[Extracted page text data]
──────────────────────────────

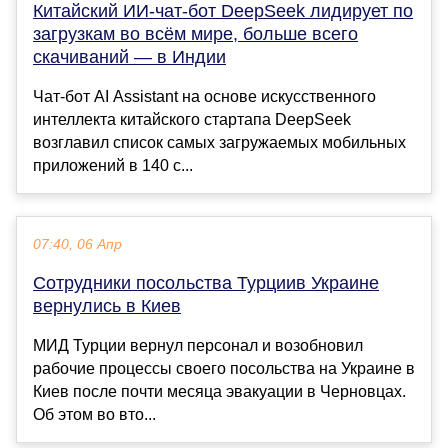
Китайский ИИ-чат-бот DeepSeek лидирует по
загрузкам во всём мире, больше всего
скачиваний — в Индии
Чат-бот AI Assistant на основе искусственного
интеллекта китайского стартапа DeepSeek
возглавил список самых загружаемых мобильных
приложений в 140 с...
07:40, 06 Апр
Сотрудники посольства Турциив Украине
вернулись в Киев
МИД Турции вернул персонал и возобновил
рабочие процессы своего посольства на Украине в
Киев после почти месяца эвакуации в Черновцах.
Об этом во вто...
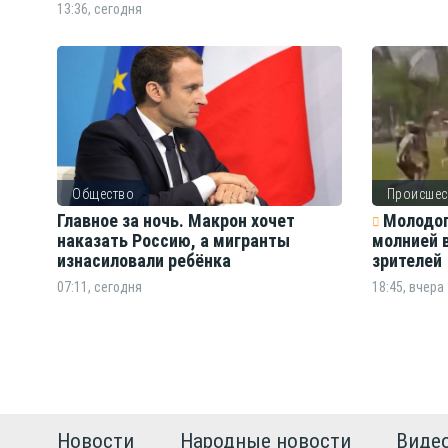
13:36, сегодня
Общество
Происшес
Главное за ночь. Макрон хочет
Молодог
наказать Россию, а мигранты
молнией в
изнасиловали ребёнка
зрителей
07:11, сегодня
18:45, вчера
Новости
Народные новости
Виде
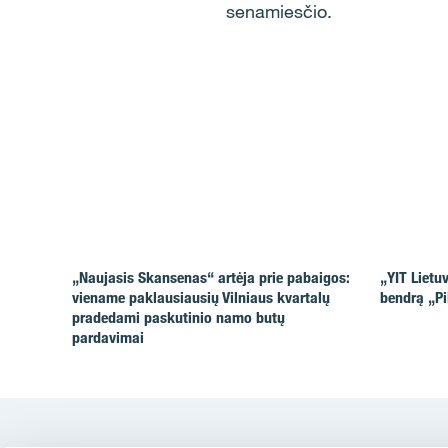
senamiesčio.
„Naujasis Skansenas“ artėja prie pabaigos:
„YIT Lietu
viename paklausiausių Vilniaus kvartalų
bendrą „Pi
pradedami paskutinio namo butų
pardavimai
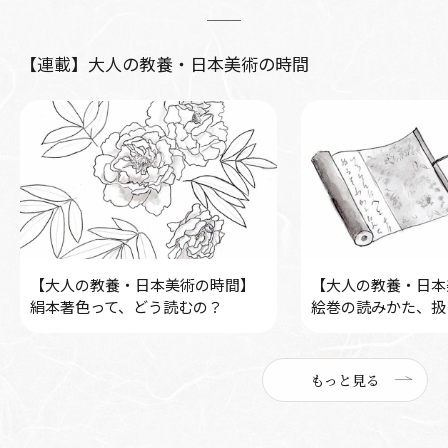
【連載】大人の教養・日本美術の時間
【大人の教養・日本美術の時間】
【大人の教養・日本
絹本著色って、どう読むの？
絵巻の読みかた、扱
もっと見る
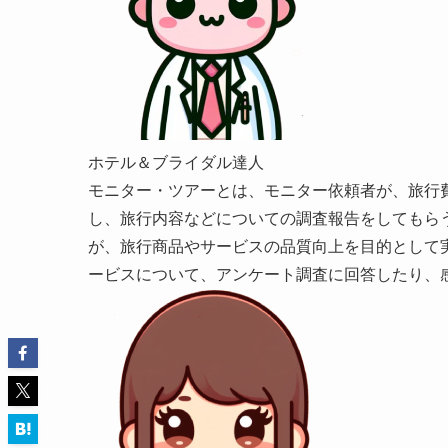
ホテル＆ブライダル達人
モニター・ツアーとは、モニター依頼者が、旅行
し、旅行内容などについての調査報告をしてもら
が、旅行商品やサービスの品質向上を目的として
ービスについて、アンケート調査に回答したり、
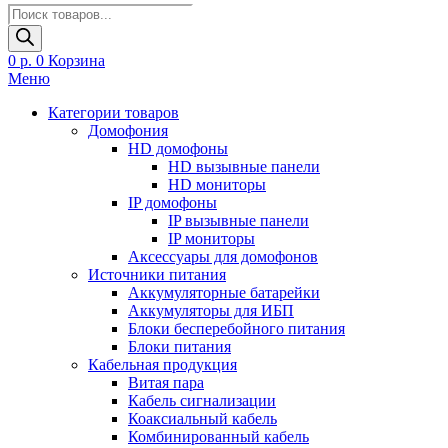
Поиск
товаров
0
р.
0
Корзина
Меню
Категории товаров
Домофония
HD домофоны
HD вызывные панели
HD мониторы
IP домофоны
IP вызывные панели
IP мониторы
Аксессуары для домофонов
Источники питания
Аккумуляторные батарейки
Аккумуляторы для ИБП
Блоки бесперебойного питания
Блоки питания
Кабельная продукция
Витая пара
Кабель сигнализации
Коаксиальный кабель
Комбинированный кабель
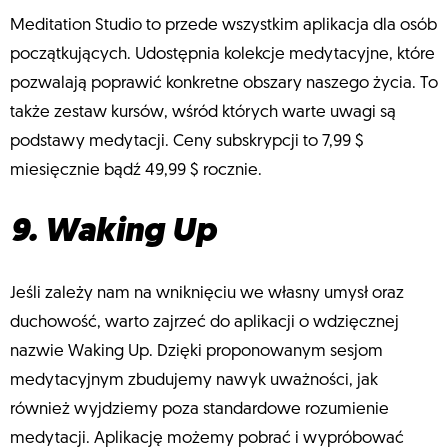
Meditation Studio to przede wszystkim aplikacja dla osób
początkujących. Udostępnia kolekcje medytacyjne, które
pozwalają poprawić konkretne obszary naszego życia. To
także zestaw kursów, wśród których warte uwagi są
podstawy medytacji. Ceny subskrypcji to 7,99 $
miesięcznie bądź 49,99 $ rocznie.
9. Waking Up
Jeśli zależy nam na wniknięciu we własny umysł oraz
duchowość, warto zajrzeć do aplikacji o wdzięcznej
nazwie Waking Up. Dzięki proponowanym sesjom
medytacyjnym zbudujemy nawyk uważności, jak
również wyjdziemy poza standardowe rozumienie
medytacji. Aplikację możemy pobrać i wypróbować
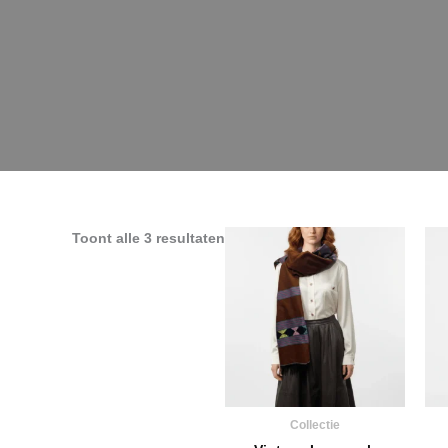
Toont alle 3 resultaten
Collectie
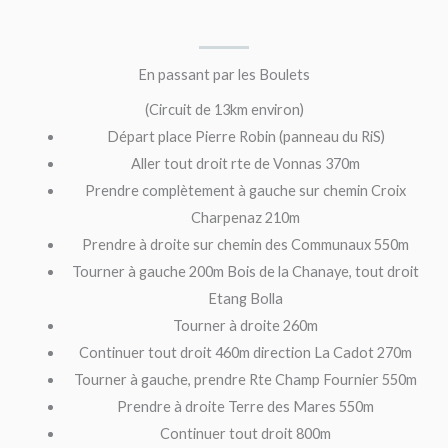
En passant par les Boulets
(Circuit de 13km environ)
Départ place Pierre Robin (panneau du RiS)
Aller tout droit rte de Vonnas 370m
Prendre complètement à gauche sur chemin Croix
Charpenaz 210m
Prendre à droite sur chemin des Communaux 550m
Tourner à gauche 200m Bois de la Chanaye, tout droit
Etang Bolla
Tourner à droite 260m
Continuer tout droit 460m direction La Cadot 270m
Tourner à gauche, prendre Rte Champ Fournier 550m
Prendre à droite Terre des Mares 550m
Continuer tout droit 800m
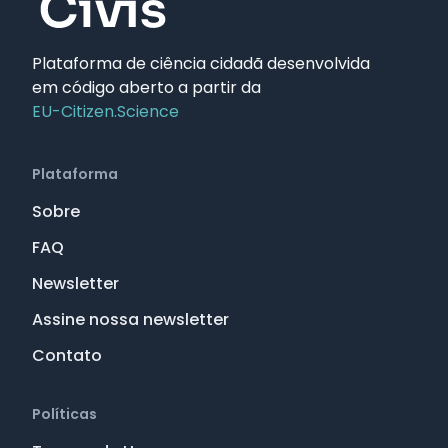
Plataforma de ciência cidadã desenvolvida
em código aberto a partir da
EU-Citizen.Science
Plataforma
Sobre
FAQ
Newsletter
Assine nossa newsletter
Contato
Políticas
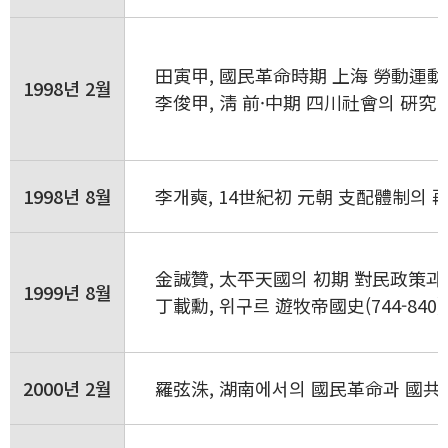
田寅甲, 國民革命時期 上海 勞動運動 
1998년 2월
李俊甲, 淸 前·中期 四川社會의 硏究
1998년 8월
李개奭, 14世紀初 元朝 支配體制의 
金誠贊, 太平天國의 初期 對民政策과
1999년 8월
丁載勳, 위구르 遊牧帝國史(744-840
2000년 2월
羅弦洙, 湖南에서의 國民革命과 國共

──────────────────────────────

#### Task statement:
Set down the entries again without change. Leave the pictures out.

#### Solution to the problem:
Китайский ИИ-чат-бот DeepSeek лидирует по
загрузкам во всём мире, больше всего
скачиваний — в Индии
Чат-бот AI Assistant на основе искусственного
интеллекта китайского стартапа DeepSeek
возглавил список самых загружаемых мобильных
приложений в 140 с...
07:40, 06 Апр
Сотрудники посольства Турциив Украине
вернулись в Киев
МИД Турции вернул персонал и возобновил
рабочие процессы своего посольства на Украине в
Киев после почти месяца эвакуации в Черновцах.
Об этом во вто...
13:36, сегодня
Общество
Происшес
Главное за ночь. Макрон хочет
Молодог
наказать Россию, а мигранты
молнией в
изнасиловали ребёнка
зрителей
07:11, сегодня
18:45, вчера
Новости
Народные новости
Виде
senamiesčio.
„Naujasis Skansenas“ artėja prie pabaigos:
„YIT Lietu
viename paklausiausių Vilniaus kvartalų
bendrą „Pi
pradedami paskutinio namo butų
pardavimai
【連載】大人の教養・日本美術の時間
【大人の教養・日本美術の時間】
【大人の教養・日本
絹本著色って、どう読むの？
絵巻の読みかた、扱
もっと見る
ホテル＆ブライダル達人
モニター・ツアーとは、モニター依頼者が、旅行
し、旅行内容などについての調査報告をしてもら
が、旅行商品やサービスの品質向上を目的として
ービスについて、アンケート調査に回答したり、
Поиск
товаров
0
р.
0
Корзина
Меню
Категории товаров
Домофония
HD домофоны
HD вызывные панели
HD мониторы
IP домофоны
IP вызывные панели
IP мониторы
Аксессуары для домофонов
Источники питания
Аккумуляторные батарейки
Аккумуляторы для ИБП
Блоки бесперебойного питания
Блоки питания
Кабельная продукция
Витая пара
Кабель сигнализации
Коаксиальный кабель
Комбинированный кабель
Meditation Studio to przede wszystkim aplikacja dla osób
początkujących. Udostępnia kolekcje medytacyjne, które
pozwalają poprawić konkretne obszary naszego życia. To
także zestaw kursów, wśród których warte uwagi są
podstawy medytacji. Ceny subskrypcji to 7,99 $
miesięcznie bądź 49,99 $ rocznie.
9. Waking Up
Jeśli zależy nam na wniknięciu we własny umysł oraz
duchowość, warto zajrzeć do aplikacji o wdzięcznej
nazwie Waking Up. Dzięki proponowanym sesjom
medytacyjnym zbudujemy nawyk uważności, jak
również wyjdziemy poza standardowe rozumienie
medytacji. Aplikację możemy pobrać i wypróbować
Toont alle 3 resultaten
Collectie
En passant par les Boulets
(Circuit de 13km environ)
Départ place Pierre Robin (panneau du RiS)
Aller tout droit rte de Vonnas 370m
Prendre complètement à gauche sur chemin Croix
Charpenaz 210m
Prendre à droite sur chemin des Communaux 550m
Tourner à gauche 200m Bois de la Chanaye, tout droit
Etang Bolla
Tourner à droite 260m
Continuer tout droit 460m direction La Cadot 270m
Tourner à gauche, prendre Rte Champ Fournier 550m
Prendre à droite Terre des Mares 550m
Continuer tout droit 800m
Plataforma de ciência cidadã desenvolvida
em código aberto a partir da
EU-Citizen.Science
Plataforma
Sobre
FAQ
Newsletter
Assine nossa newsletter
Contato
Políticas
田寅甲, 國民革命時期 上海 勞動運動 
1998년 2월
李俊甲, 淸 前·中期 四川社會의 硏究
1998년 8월
李개奭, 14世紀初 元朝 支配體制의 
金誠贊, 太平天國의 初期 對民政策과
1999년 8월
丁載勳, 위구르 遊牧帝國史(744-840
2000년 2월
羅弦洙, 湖南에서의 國民革命과 國共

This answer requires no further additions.